I say that Rob is flawed out of admiration rather than disgust. He's not always the most likable person, his actions range from heartfelt to utterly stupid, I.E sleeping with a woman who's rendition of "Baby I Love Your Way" brings him to tears. But, by creating a stupid but sweet main character, Hornby succeeds. The writing ranges from conversational and crass to an inner monologue of human suffering, a tone that overall fits the book like a glove.
As Rob trudges throughout the novel, he interacts with a variety of people. The characters Hornby writes bring more light to the novel. They include Barry, a notorious music snob who works for Rob and puts people on the spot by asking them their random Top 5's.
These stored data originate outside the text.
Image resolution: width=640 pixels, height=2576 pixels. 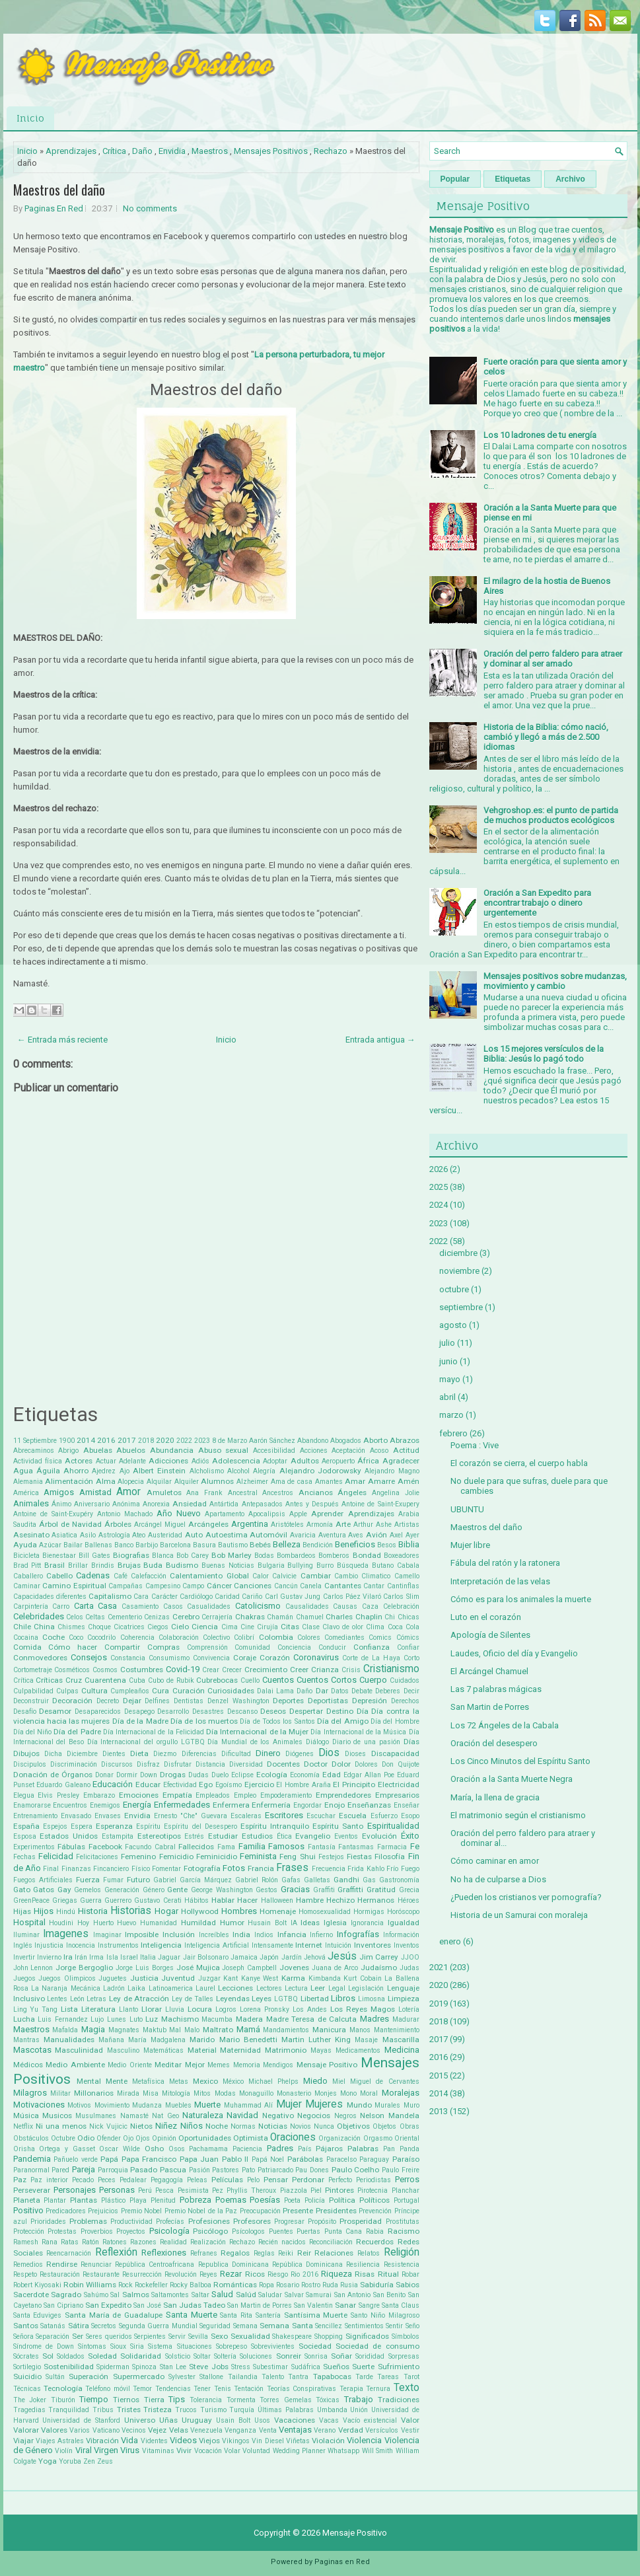 What do you see at coordinates (328, 1753) in the screenshot?
I see `Dios` at bounding box center [328, 1753].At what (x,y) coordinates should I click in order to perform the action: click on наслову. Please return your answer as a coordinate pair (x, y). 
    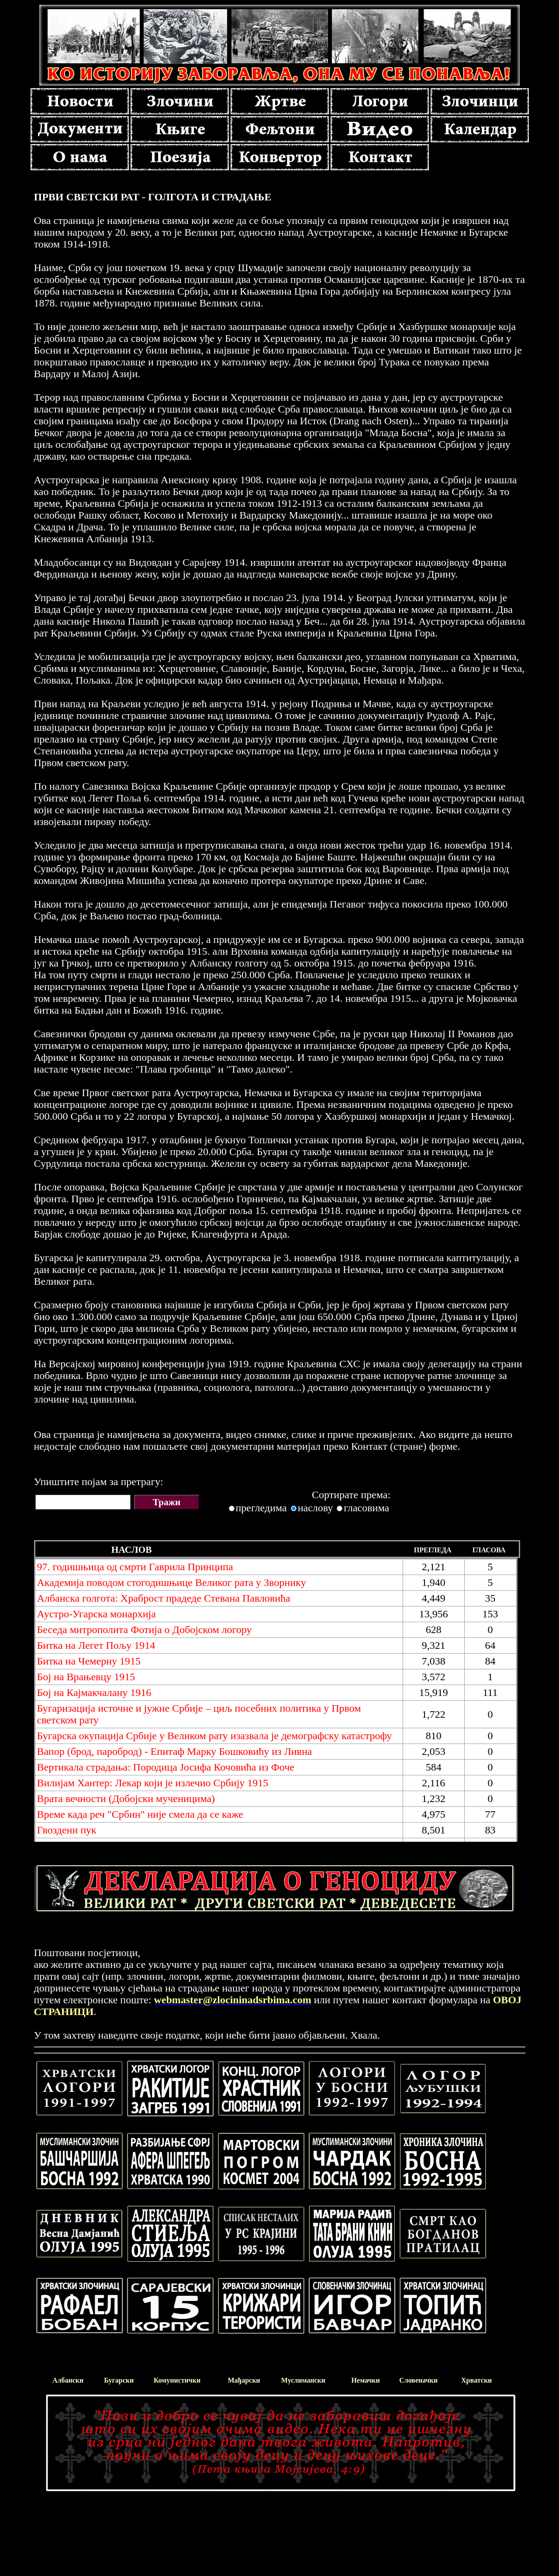
    Looking at the image, I should click on (315, 1507).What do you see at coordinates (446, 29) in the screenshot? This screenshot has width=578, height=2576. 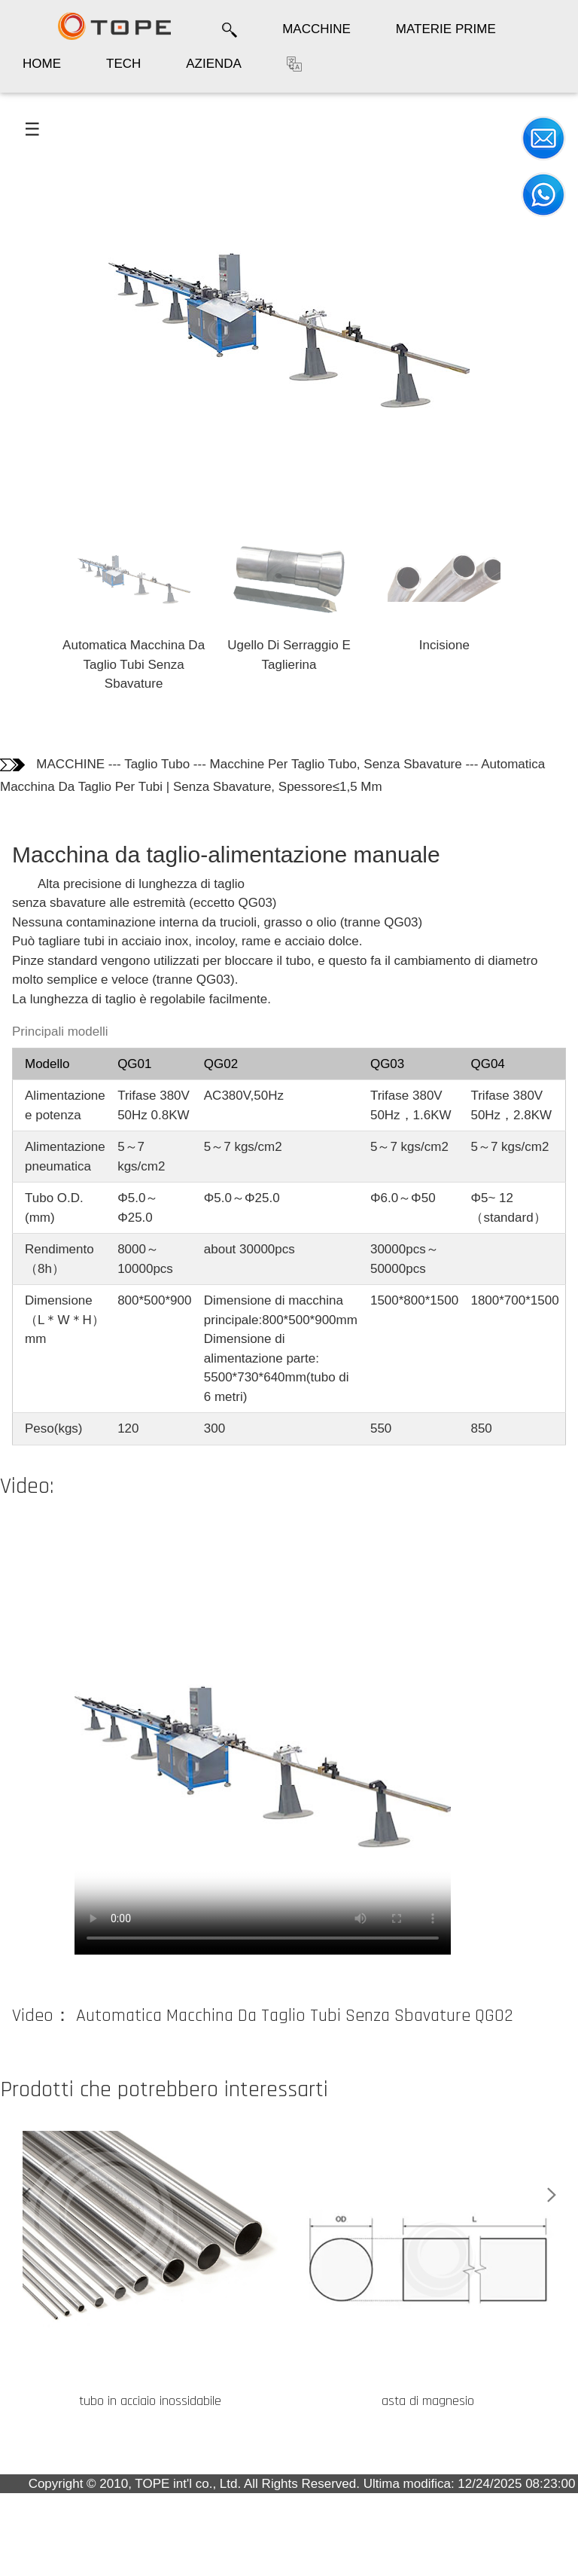 I see `MATERIE PRIME` at bounding box center [446, 29].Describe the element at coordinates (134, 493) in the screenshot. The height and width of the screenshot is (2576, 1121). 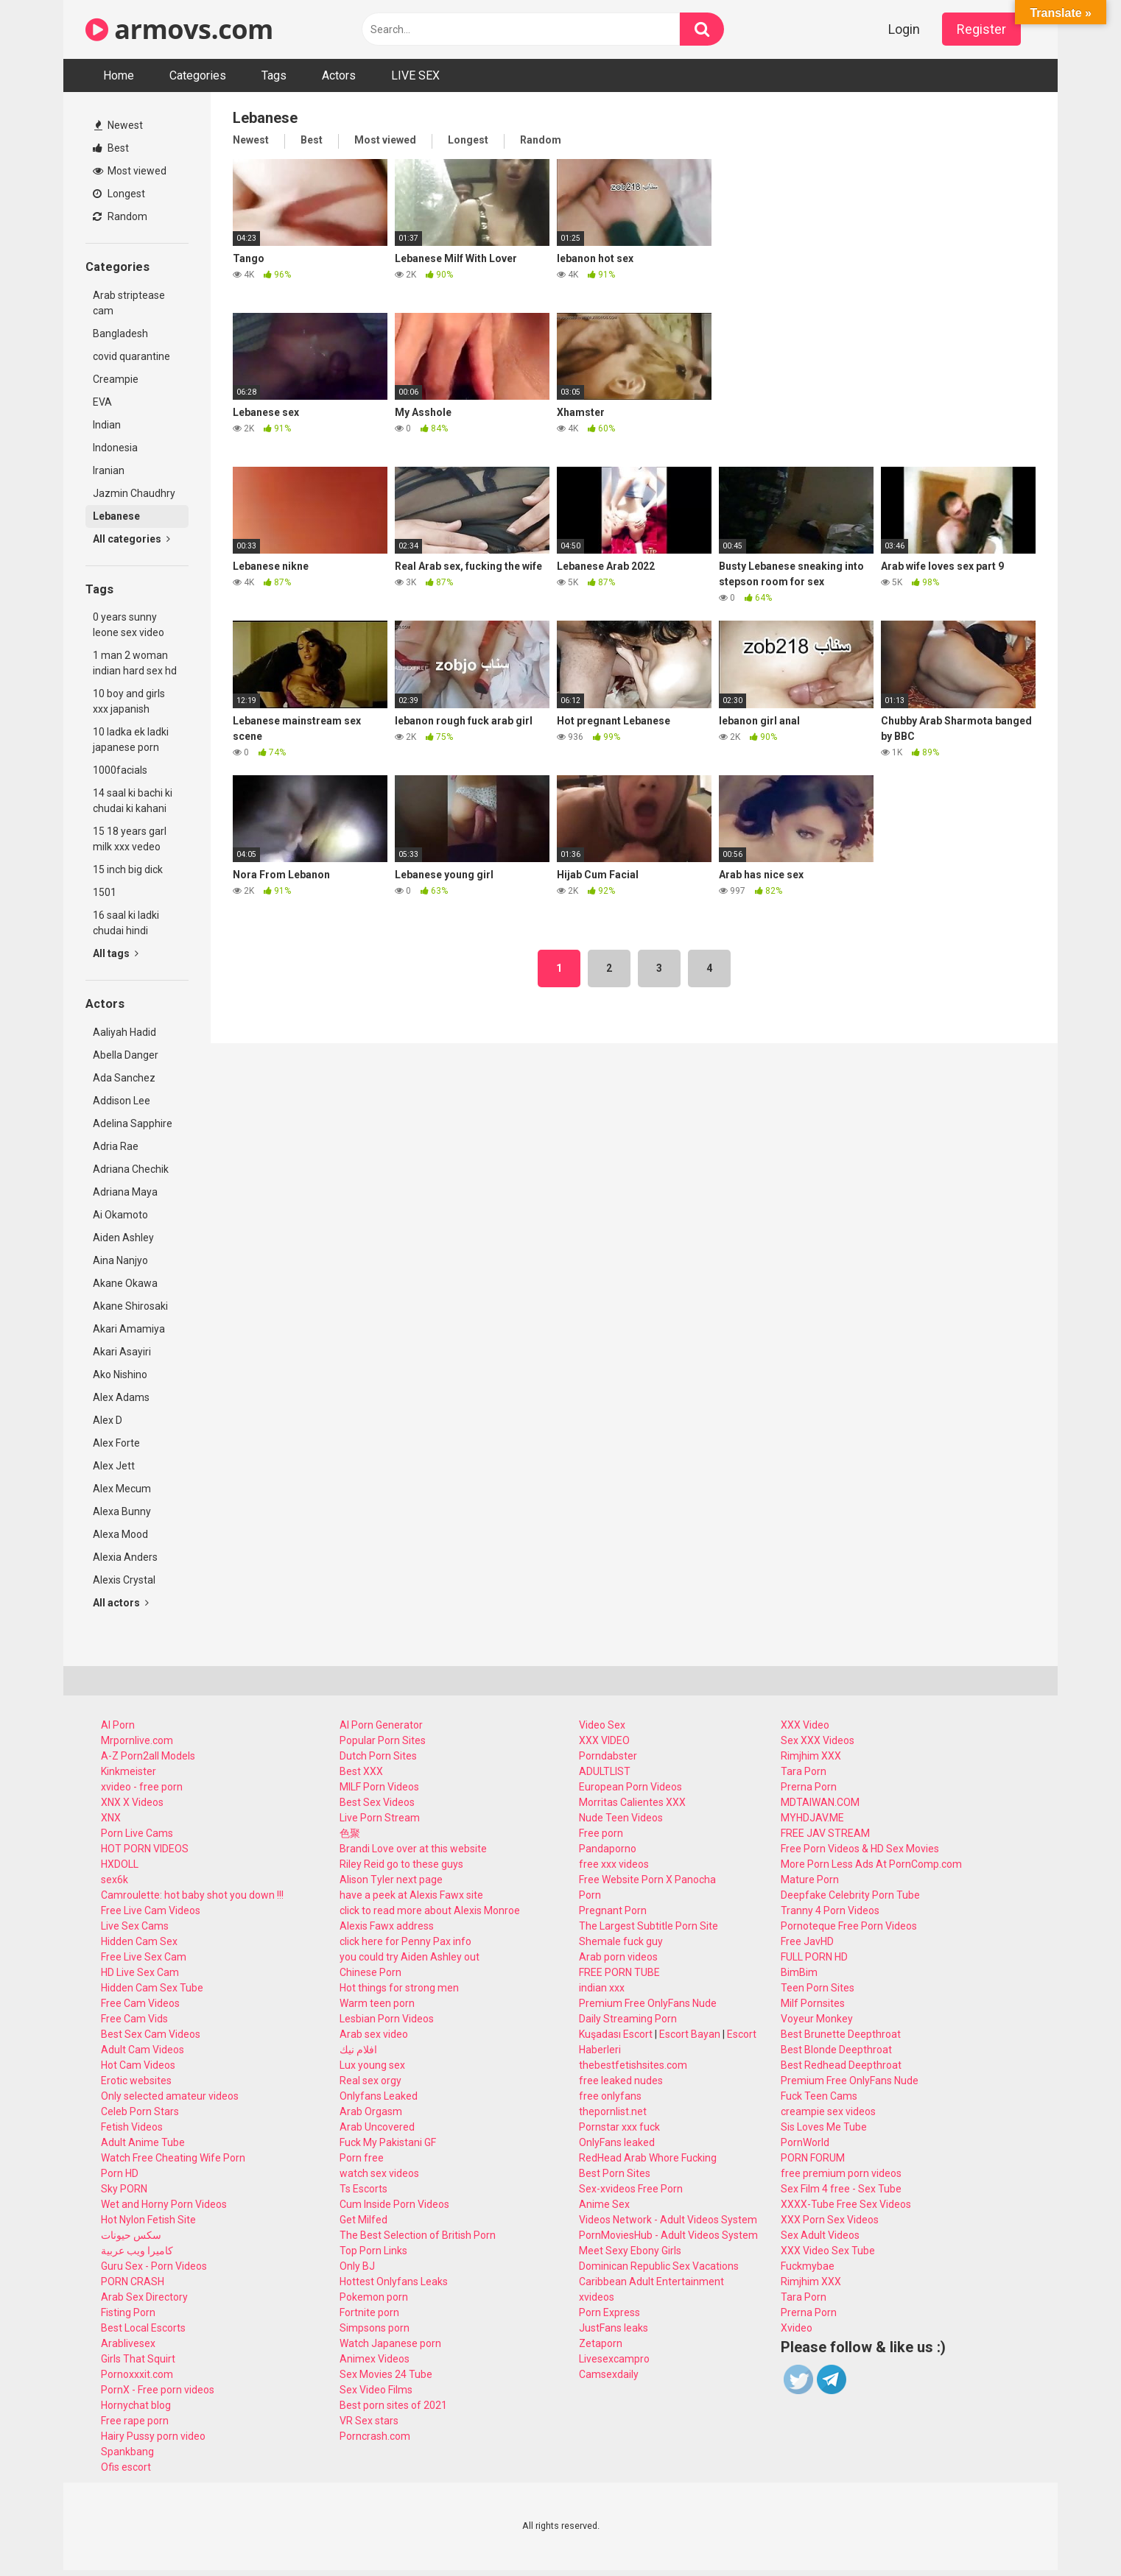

And Marie, the girl who's music makes Rob weep and stands as the book's most functional human being.
While its writing and characters are very colorful and succeed on several fronts, it is the final third that truly elevates the novel. As Rob begins to grow and mature, coming to terms with his past and finding his way, he improves himself greatly. He can take control of his life and loved ones. He puts away stupid habits or things that he had in his life before, and both the novel and its main character succeed in the end.
All of this being said, reading High Fidelity gave me an overall vibe about Hornby as a writer and his style. Though High Fidelity is very successful and well thought out, I can imagine that reading Nick Hornby is something one should do in small doses. His books have a human touch to them, but I think that before I pick up another novel of his, I may need a break, for fear that his genuine style and voice may overstay their welcome otherwise.
In the end, I am truly glad I read High Fidelity and that I chose such an appropriate book to jump start my Cannonball Read. The book is utterly captivating and very much fun to read, its characters are well written and the prose itself works in tandem with its subject. I may need a break from Hornby for the time being, but I can assure you that I'll most definitely check out some of his other work.